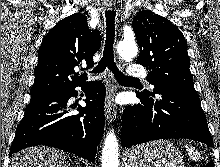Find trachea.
<instances>
[{"instance_id": "1", "label": "trachea", "mask_w": 220, "mask_h": 167, "mask_svg": "<svg viewBox=\"0 0 220 167\" xmlns=\"http://www.w3.org/2000/svg\"><path fill=\"white\" fill-rule=\"evenodd\" d=\"M115 11H106L105 18H106V40L105 46L103 51V56L101 60L98 62L96 68L92 71L94 74H99L103 72L106 68H108L112 74L114 75L115 79L120 84H129L133 82L139 81L137 78H132L125 76L121 73L115 62H114V40H115Z\"/></svg>"}]
</instances>
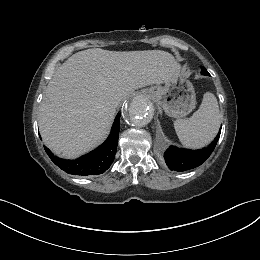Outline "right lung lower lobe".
Wrapping results in <instances>:
<instances>
[{"label":"right lung lower lobe","mask_w":260,"mask_h":260,"mask_svg":"<svg viewBox=\"0 0 260 260\" xmlns=\"http://www.w3.org/2000/svg\"><path fill=\"white\" fill-rule=\"evenodd\" d=\"M119 120L120 114H117L111 133L101 146L78 159H61L44 146L45 151L54 164L63 169L66 173L81 176L102 174L111 166L115 158L120 130Z\"/></svg>","instance_id":"1"}]
</instances>
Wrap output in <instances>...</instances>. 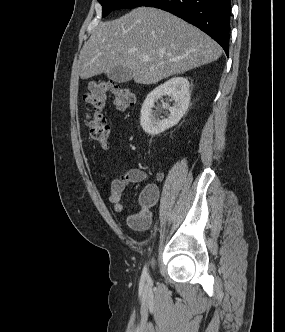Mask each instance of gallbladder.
<instances>
[{
    "label": "gallbladder",
    "instance_id": "gallbladder-1",
    "mask_svg": "<svg viewBox=\"0 0 285 332\" xmlns=\"http://www.w3.org/2000/svg\"><path fill=\"white\" fill-rule=\"evenodd\" d=\"M108 79L116 83H125L132 80V71L125 67H116L107 73Z\"/></svg>",
    "mask_w": 285,
    "mask_h": 332
}]
</instances>
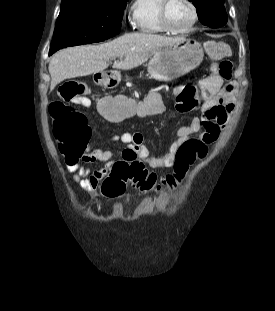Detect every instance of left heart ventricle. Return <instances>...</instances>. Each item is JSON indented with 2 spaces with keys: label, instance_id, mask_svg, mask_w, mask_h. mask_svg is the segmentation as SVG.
<instances>
[{
  "label": "left heart ventricle",
  "instance_id": "left-heart-ventricle-1",
  "mask_svg": "<svg viewBox=\"0 0 275 311\" xmlns=\"http://www.w3.org/2000/svg\"><path fill=\"white\" fill-rule=\"evenodd\" d=\"M168 18L174 28L181 29L192 20V10L185 0H172L168 9Z\"/></svg>",
  "mask_w": 275,
  "mask_h": 311
}]
</instances>
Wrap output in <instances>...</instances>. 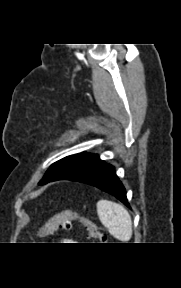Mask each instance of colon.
<instances>
[{
  "mask_svg": "<svg viewBox=\"0 0 181 288\" xmlns=\"http://www.w3.org/2000/svg\"><path fill=\"white\" fill-rule=\"evenodd\" d=\"M73 222H78L85 229L90 239L100 242L106 240L103 229L80 213L70 209H65L55 214L48 222L39 227L37 233L43 237L60 229L70 230Z\"/></svg>",
  "mask_w": 181,
  "mask_h": 288,
  "instance_id": "5ec220e1",
  "label": "colon"
}]
</instances>
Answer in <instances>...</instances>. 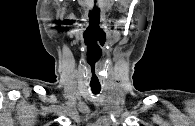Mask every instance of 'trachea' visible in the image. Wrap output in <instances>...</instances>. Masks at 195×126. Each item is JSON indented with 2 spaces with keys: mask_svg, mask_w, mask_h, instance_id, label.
I'll return each mask as SVG.
<instances>
[{
  "mask_svg": "<svg viewBox=\"0 0 195 126\" xmlns=\"http://www.w3.org/2000/svg\"><path fill=\"white\" fill-rule=\"evenodd\" d=\"M91 90H92L93 94H98L100 92L101 88L100 87H91Z\"/></svg>",
  "mask_w": 195,
  "mask_h": 126,
  "instance_id": "3493384b",
  "label": "trachea"
}]
</instances>
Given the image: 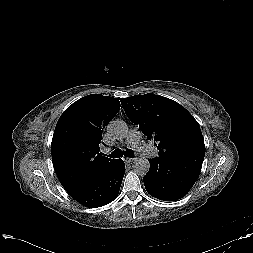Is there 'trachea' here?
Returning a JSON list of instances; mask_svg holds the SVG:
<instances>
[{
  "label": "trachea",
  "instance_id": "trachea-1",
  "mask_svg": "<svg viewBox=\"0 0 253 253\" xmlns=\"http://www.w3.org/2000/svg\"><path fill=\"white\" fill-rule=\"evenodd\" d=\"M125 157H134V152L131 149H127L126 151H124V153L120 150V149H116L114 150L111 154L107 155L110 158H120L122 156Z\"/></svg>",
  "mask_w": 253,
  "mask_h": 253
}]
</instances>
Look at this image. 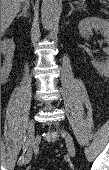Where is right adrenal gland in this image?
Returning <instances> with one entry per match:
<instances>
[{
    "label": "right adrenal gland",
    "mask_w": 109,
    "mask_h": 170,
    "mask_svg": "<svg viewBox=\"0 0 109 170\" xmlns=\"http://www.w3.org/2000/svg\"><path fill=\"white\" fill-rule=\"evenodd\" d=\"M28 8H29V5L25 3L22 7V12L19 15H17V17L18 18L19 17H28V12H27Z\"/></svg>",
    "instance_id": "obj_1"
}]
</instances>
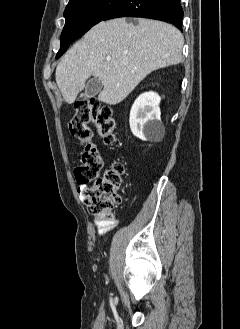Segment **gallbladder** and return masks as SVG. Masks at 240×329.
<instances>
[{"label": "gallbladder", "instance_id": "obj_1", "mask_svg": "<svg viewBox=\"0 0 240 329\" xmlns=\"http://www.w3.org/2000/svg\"><path fill=\"white\" fill-rule=\"evenodd\" d=\"M103 87L102 82L98 78H91L85 85L84 93L80 95L81 98H91L101 92Z\"/></svg>", "mask_w": 240, "mask_h": 329}]
</instances>
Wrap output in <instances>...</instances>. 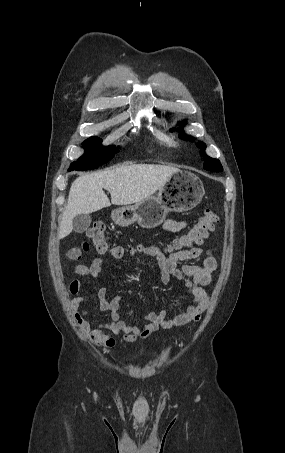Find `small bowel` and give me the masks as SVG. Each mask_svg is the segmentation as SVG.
<instances>
[{
    "label": "small bowel",
    "instance_id": "obj_1",
    "mask_svg": "<svg viewBox=\"0 0 285 453\" xmlns=\"http://www.w3.org/2000/svg\"><path fill=\"white\" fill-rule=\"evenodd\" d=\"M187 227L186 221L168 219L164 223V229L168 232L177 233ZM136 253L149 255L156 258L157 268L163 284L169 283L173 278L185 282L186 295L191 297L192 303L184 312L177 314L173 318H168L166 310L151 311L143 316L144 324L130 325L125 322L120 314L121 296L117 295L108 300L106 289L101 287L96 292L101 311L106 313V320L103 323H95L88 319L87 309L84 303L86 297L78 296L81 290V283L78 280L71 281L67 286V294L71 298L69 307L74 319L81 328L85 337L103 348H113L116 339L113 335H119L123 341L132 343L140 339L149 337L158 329H171L188 324L191 321H198L202 313L207 310L210 298L205 290L212 279L213 272L217 269V261L208 249L195 248L191 251L176 254L164 255L159 249L153 247H141L135 250ZM204 256L202 265L191 263L180 264L181 261H189ZM121 256H115L116 259ZM103 269V259L95 258L90 266L78 265L74 273L93 280H97Z\"/></svg>",
    "mask_w": 285,
    "mask_h": 453
}]
</instances>
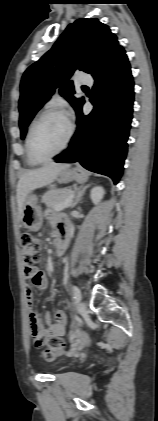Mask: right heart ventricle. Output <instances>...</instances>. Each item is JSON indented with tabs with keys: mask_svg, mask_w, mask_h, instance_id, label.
I'll list each match as a JSON object with an SVG mask.
<instances>
[{
	"mask_svg": "<svg viewBox=\"0 0 158 421\" xmlns=\"http://www.w3.org/2000/svg\"><path fill=\"white\" fill-rule=\"evenodd\" d=\"M36 120V118L32 121V123L30 124V126H29V129H28V133H27V137H26V143H25V151H26V162H27V164L28 165H30V166H36L38 163H36V162H34L32 159H31V157H30V155H29V153H28V149H27V138H28V134H29V130H30V128H31V126H32V124H33V122Z\"/></svg>",
	"mask_w": 158,
	"mask_h": 421,
	"instance_id": "obj_1",
	"label": "right heart ventricle"
}]
</instances>
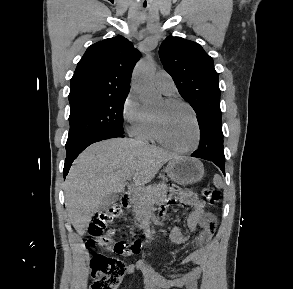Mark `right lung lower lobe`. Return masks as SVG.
<instances>
[{"label": "right lung lower lobe", "mask_w": 293, "mask_h": 289, "mask_svg": "<svg viewBox=\"0 0 293 289\" xmlns=\"http://www.w3.org/2000/svg\"><path fill=\"white\" fill-rule=\"evenodd\" d=\"M115 137H124V133L117 132V131L100 132V133L91 135L89 137H86L82 140H79L69 146H66L67 157L65 160V165H64V170H63L64 178L68 174V171H69L70 166H71L72 162L74 161V159L86 147H88L89 145H91L95 142L105 140V139L115 138Z\"/></svg>", "instance_id": "1"}]
</instances>
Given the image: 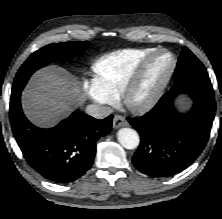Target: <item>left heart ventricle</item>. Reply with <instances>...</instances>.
I'll use <instances>...</instances> for the list:
<instances>
[{
	"label": "left heart ventricle",
	"mask_w": 222,
	"mask_h": 219,
	"mask_svg": "<svg viewBox=\"0 0 222 219\" xmlns=\"http://www.w3.org/2000/svg\"><path fill=\"white\" fill-rule=\"evenodd\" d=\"M170 61L171 58L167 54H163L154 60L148 71L146 80L138 93L139 97L146 96L158 86L170 65Z\"/></svg>",
	"instance_id": "obj_1"
}]
</instances>
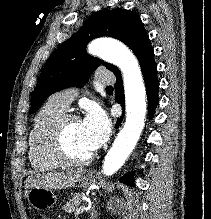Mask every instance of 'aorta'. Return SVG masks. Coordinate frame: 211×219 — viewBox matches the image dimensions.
<instances>
[{"label":"aorta","mask_w":211,"mask_h":219,"mask_svg":"<svg viewBox=\"0 0 211 219\" xmlns=\"http://www.w3.org/2000/svg\"><path fill=\"white\" fill-rule=\"evenodd\" d=\"M88 51L116 65L123 73L126 121L104 159L103 173L109 176L121 168L142 133L146 115V90L138 61L125 45L100 39L93 41Z\"/></svg>","instance_id":"1"}]
</instances>
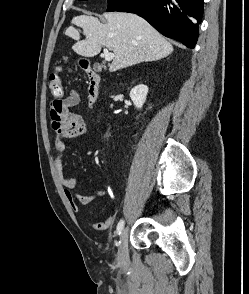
--
▶ _ABOUT THIS EXERCISE_
Leave every picture out and set down exactly the lines running from the one with "Mask every instance of 'aorta'." to the last line of the material above.

▶ _ANSWER FOR THE TASK_
Mask every instance of 'aorta'. Return SVG masks. Coordinate frame: 211×219 — viewBox matches the image dimensions.
<instances>
[{"label":"aorta","mask_w":211,"mask_h":219,"mask_svg":"<svg viewBox=\"0 0 211 219\" xmlns=\"http://www.w3.org/2000/svg\"><path fill=\"white\" fill-rule=\"evenodd\" d=\"M88 51L116 65L123 73L126 121L104 159L103 173L109 176L121 168L142 133L146 115V90L138 61L125 45L100 39L93 41Z\"/></svg>","instance_id":"1"}]
</instances>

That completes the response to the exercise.